The comeback story is rare in the dot-com world, but eBay (EBAY) is poised for a resurgence. As part of its reboot strategy, the Silicon Valley company is betting PayPal's international expansion on Brazil.
PayPal, the Web payment company eBay bought a decade ago, burst into Brazil's retail scene two years ago, determined to strike it big. On a call with analysts and reporters last month, eBay CEO John Donahoe said PayPal's popularity in Brazil is soaring.
But its success has been mostly with Web retailers, and what it really needs to succeed is to conquer
the Brazilian mobile market. How successful PayPal is in Brazil's mobile sector could determine its success in other -- and trickier -- Asian markets that are part of PayPal's global expansion.
Challenges await in Brazil. With limited mobile Web access, a smartphone shortage, challenges from Brazilian mobile carriers and competition from home-grown startups, PayPal faces a thorny environment that threatens to stall its growth there.
"PayPal will find big competitors in Brazil," said Eduardo Henrique, co-founder of Movile, a mobile publishing platform with offices in Brazil and Silicon Valley. "Almost nobody sees PayPal as an option for mobile. Their product is not as good as the others."

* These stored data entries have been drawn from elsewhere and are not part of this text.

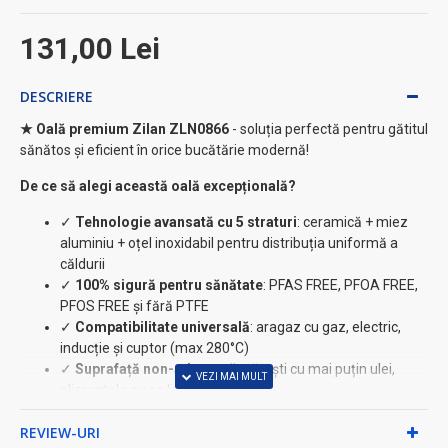
131,00 Lei
DESCRIERE
★ Oală premium Zilan ZLN0866
- soluția perfectă pentru gătitul
sănătos și eficient în orice bucătărie modernă!
De ce să alegi această oală excepțională?
✓
Tehnologie avansată cu 5 straturi
: ceramică + miez
aluminiu + oțel inoxidabil pentru distribuția uniformă a
căldurii
✓
100% sigură pentru sănătate
: PFAS FREE, PFOA FREE,
PFOS FREE și fără PTFE
✓
Compatibilitate universală
: aragaz cu gaz, electric,
inducție și cuptor (max 280°C)
✓
Suprafață non-aderентă
: gătești cu mai puțin ulei,
alimentele nu se lipesc
✓
Mânere nituite din oțel
: rezistente și sigure în utilizare
REVIEW-URI
✓
Ușor de întreținut
: compatibilă mașina de spălat vase ⚡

Some experts say PayPal hasn't
yet figured out the peculiarities of Brazil's mobile industry. And in a country where more people own phones than computers, and would rather shop from their phones than an Internet cafe, the lack of a surefire mobile plan is a problem.
"The potential of m-commerce is much, much greater than e-commerce," said Brazil native Ron Czerny, a longtime Silicon Valley entrepreneur and founder of mobile gaming network PlayPhone. "Everyone has a phone and purchases through phones. Not everyone purchases through PCs."
In Brazil, it's go mobile or go home. Cellphones -- but not smartphones -- are king and computer and Internet access remains scattered. About 42 percent of people have Internet access and there are about 70 million PCs for a country of 197 million. But most everybody in Brazil -- young and old, poor and rich -- have phones. The country has about 260 million cellphones -- about 130 phones per 100 people -- and mobile users have more than doubled since 2007, according to Teleco, a Brazilian telecommunications research company.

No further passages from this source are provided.